RITENUTO IN FATTO
1. Con sentenza del 28 febbraio 2013 la Corte d’appello di Ancona, in parziale riforma di sentenza del gip del Tribunale di Ancona del 19 gennaio 2011 – che aveva condannato (omissis) alla pena di tre anni, cinque mesi e dieci giorni di reclusione e Euro 2000 di multa per il reato di cui all’art. 600 quater c.p., commi 1 e 2, per essersi procurato o comunque aver detenuto materiale pedopornografico nel suo computer portatile -, escludendo l’aumento di pena per recidiva, rideterminava la sanzione in due anni di reclusione e Euro 1800 di multa, per il resto rigettando l’appello del difensore dell’imputato.

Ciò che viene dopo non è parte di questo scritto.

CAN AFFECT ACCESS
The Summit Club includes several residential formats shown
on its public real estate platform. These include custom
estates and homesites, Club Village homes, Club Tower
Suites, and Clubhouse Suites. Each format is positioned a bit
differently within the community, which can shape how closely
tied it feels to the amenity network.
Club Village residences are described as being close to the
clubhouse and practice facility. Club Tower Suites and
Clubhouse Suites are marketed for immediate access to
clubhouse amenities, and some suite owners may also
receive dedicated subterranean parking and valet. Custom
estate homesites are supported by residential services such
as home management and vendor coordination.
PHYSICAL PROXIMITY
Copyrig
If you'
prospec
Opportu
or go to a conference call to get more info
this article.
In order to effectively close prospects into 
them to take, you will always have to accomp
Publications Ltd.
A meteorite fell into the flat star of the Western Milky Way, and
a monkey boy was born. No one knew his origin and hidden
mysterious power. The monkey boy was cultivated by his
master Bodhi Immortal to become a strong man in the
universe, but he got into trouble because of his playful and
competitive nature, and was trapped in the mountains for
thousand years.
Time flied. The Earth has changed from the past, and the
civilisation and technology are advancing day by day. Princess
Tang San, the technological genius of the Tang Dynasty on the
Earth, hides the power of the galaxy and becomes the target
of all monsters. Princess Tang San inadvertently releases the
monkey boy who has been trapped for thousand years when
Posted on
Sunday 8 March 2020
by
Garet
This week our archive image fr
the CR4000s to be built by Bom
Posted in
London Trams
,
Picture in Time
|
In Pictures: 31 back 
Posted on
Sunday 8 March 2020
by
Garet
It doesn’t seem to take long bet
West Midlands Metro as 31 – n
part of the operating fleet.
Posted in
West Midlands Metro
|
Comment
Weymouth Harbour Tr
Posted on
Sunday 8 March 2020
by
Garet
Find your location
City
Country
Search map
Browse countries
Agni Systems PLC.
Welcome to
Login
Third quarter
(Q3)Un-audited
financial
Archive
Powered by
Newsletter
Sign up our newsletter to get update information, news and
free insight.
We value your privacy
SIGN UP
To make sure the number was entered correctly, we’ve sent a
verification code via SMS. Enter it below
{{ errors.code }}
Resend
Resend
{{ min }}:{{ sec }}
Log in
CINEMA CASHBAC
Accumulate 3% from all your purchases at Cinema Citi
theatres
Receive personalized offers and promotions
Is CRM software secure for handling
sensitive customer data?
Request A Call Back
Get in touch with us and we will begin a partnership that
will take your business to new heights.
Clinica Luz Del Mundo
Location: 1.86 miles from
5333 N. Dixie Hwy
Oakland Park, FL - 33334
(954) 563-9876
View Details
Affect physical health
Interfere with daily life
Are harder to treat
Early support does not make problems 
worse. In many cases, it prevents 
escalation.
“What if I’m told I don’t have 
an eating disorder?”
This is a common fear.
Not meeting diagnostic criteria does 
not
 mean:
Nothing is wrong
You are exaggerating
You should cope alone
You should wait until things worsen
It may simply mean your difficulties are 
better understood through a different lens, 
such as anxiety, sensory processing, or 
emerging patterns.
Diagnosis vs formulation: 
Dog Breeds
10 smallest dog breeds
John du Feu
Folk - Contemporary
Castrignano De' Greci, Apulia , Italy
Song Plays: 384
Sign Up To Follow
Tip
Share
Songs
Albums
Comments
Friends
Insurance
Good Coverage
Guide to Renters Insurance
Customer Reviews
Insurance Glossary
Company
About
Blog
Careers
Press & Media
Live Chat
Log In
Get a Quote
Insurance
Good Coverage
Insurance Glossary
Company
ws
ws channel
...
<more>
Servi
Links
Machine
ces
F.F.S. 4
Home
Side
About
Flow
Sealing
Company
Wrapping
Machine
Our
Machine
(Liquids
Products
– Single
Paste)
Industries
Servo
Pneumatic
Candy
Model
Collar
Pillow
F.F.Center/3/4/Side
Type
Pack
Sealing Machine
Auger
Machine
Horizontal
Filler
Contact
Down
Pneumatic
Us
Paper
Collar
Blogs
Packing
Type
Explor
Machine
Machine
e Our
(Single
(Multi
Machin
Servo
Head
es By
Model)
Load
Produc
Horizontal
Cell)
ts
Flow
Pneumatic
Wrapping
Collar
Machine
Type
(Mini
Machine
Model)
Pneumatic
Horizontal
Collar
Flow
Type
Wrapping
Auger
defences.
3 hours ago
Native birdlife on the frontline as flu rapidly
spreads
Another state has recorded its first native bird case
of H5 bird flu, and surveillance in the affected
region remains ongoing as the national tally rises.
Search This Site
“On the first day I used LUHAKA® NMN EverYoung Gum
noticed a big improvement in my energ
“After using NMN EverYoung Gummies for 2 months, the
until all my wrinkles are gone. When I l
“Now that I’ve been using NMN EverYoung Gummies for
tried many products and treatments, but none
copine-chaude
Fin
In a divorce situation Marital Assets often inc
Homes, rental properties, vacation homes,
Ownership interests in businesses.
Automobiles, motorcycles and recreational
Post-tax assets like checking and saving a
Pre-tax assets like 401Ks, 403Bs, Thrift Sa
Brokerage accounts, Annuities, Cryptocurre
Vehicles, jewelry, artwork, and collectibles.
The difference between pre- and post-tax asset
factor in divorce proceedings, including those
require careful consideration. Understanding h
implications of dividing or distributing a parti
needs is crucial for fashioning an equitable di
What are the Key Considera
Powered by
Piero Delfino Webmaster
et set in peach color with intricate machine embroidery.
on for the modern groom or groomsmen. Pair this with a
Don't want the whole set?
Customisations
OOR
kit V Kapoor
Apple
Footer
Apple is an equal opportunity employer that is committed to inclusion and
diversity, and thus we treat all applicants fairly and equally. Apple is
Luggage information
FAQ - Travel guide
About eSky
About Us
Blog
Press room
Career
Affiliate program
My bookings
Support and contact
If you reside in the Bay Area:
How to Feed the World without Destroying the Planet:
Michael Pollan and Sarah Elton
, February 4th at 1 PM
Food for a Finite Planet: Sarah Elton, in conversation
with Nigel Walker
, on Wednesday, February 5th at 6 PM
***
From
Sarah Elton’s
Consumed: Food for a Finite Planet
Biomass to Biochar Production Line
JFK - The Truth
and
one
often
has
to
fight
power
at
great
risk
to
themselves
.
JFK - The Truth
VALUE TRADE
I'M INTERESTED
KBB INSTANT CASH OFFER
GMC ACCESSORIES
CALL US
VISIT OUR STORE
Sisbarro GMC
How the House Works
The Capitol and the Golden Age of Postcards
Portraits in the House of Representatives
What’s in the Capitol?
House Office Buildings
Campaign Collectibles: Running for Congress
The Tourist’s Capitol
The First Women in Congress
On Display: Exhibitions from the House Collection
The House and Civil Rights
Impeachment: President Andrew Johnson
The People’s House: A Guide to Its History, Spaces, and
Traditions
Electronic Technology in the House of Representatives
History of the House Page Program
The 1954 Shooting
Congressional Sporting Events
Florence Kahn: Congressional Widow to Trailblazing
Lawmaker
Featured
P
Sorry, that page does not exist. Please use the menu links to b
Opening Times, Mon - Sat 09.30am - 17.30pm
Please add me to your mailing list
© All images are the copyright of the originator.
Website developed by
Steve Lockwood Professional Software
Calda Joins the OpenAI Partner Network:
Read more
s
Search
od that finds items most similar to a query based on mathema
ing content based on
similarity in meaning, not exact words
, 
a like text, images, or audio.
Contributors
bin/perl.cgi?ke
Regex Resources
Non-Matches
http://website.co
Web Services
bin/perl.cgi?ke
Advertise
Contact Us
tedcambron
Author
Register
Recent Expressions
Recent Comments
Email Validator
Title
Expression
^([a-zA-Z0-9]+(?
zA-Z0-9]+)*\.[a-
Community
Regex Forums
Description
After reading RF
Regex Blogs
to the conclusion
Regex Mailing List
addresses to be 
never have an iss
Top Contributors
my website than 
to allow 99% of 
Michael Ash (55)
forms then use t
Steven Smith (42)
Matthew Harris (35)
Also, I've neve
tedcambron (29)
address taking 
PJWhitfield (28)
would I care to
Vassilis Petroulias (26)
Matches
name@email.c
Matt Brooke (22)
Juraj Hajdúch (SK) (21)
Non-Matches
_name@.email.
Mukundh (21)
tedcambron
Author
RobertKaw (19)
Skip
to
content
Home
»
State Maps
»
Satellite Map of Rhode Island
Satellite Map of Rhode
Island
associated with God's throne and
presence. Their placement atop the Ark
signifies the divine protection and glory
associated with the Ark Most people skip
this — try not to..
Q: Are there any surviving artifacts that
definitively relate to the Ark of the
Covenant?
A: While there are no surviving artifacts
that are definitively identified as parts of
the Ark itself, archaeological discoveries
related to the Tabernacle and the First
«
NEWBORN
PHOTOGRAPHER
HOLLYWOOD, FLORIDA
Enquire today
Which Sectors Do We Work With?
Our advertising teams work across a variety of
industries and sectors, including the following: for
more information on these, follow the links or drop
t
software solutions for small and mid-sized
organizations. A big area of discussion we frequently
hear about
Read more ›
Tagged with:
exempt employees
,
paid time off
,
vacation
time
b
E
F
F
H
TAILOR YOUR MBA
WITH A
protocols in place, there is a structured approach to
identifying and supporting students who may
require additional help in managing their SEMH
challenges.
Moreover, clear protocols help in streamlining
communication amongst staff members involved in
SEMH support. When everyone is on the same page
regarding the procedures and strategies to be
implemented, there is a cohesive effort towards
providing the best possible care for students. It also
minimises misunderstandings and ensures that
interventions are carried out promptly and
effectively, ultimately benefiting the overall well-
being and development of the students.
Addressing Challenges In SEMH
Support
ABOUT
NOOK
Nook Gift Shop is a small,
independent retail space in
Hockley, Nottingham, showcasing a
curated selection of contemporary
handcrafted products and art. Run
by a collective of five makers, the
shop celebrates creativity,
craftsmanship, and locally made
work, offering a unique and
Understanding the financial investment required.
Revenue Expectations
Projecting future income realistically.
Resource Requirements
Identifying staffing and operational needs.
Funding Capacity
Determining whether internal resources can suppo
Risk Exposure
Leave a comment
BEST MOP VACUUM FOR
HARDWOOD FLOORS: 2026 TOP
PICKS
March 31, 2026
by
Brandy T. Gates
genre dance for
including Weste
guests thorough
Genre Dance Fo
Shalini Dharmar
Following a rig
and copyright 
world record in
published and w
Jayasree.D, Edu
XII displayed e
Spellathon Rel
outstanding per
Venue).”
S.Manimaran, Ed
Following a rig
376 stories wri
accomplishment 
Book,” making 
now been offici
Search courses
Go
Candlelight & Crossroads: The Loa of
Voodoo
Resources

2. Ha presentato ricorso il difensore dell’imputato, sulla base di quattro motivi, tutti rubricati ex art. 606 c.p.p., comma 1, lett. e).
Diritto
CONSIDERATO IN DIRITTO
3. Il ricorso è inammissibile.
3.1 I primo motivo denuncia contraddittorietà motivazionale in ordine all’accertamento dell’elemento soggettivo del reato. Non sarebbe vero – come invece ha ritenuto la corte territoriale – che l’imputato abbia svolto consapevole attività per procurarsi materiale pedopornografico, perchè ciò contrasterebbe con la relazione della polizia giudiziaria sul funzionamento del programma informatico Emule, utilizzato dall’imputato, per cui il contenuto del file può essere visto solo dopo che sia stato scaricato nella cartella incoming. Da ciò dovrebbe desumersi l’assenza del dolo, tanto più che dalle dichiarazioni dell’imputato emergerebbe che egli voleva scaricare e detenere solo files pornografici, e non anche pedopornografici.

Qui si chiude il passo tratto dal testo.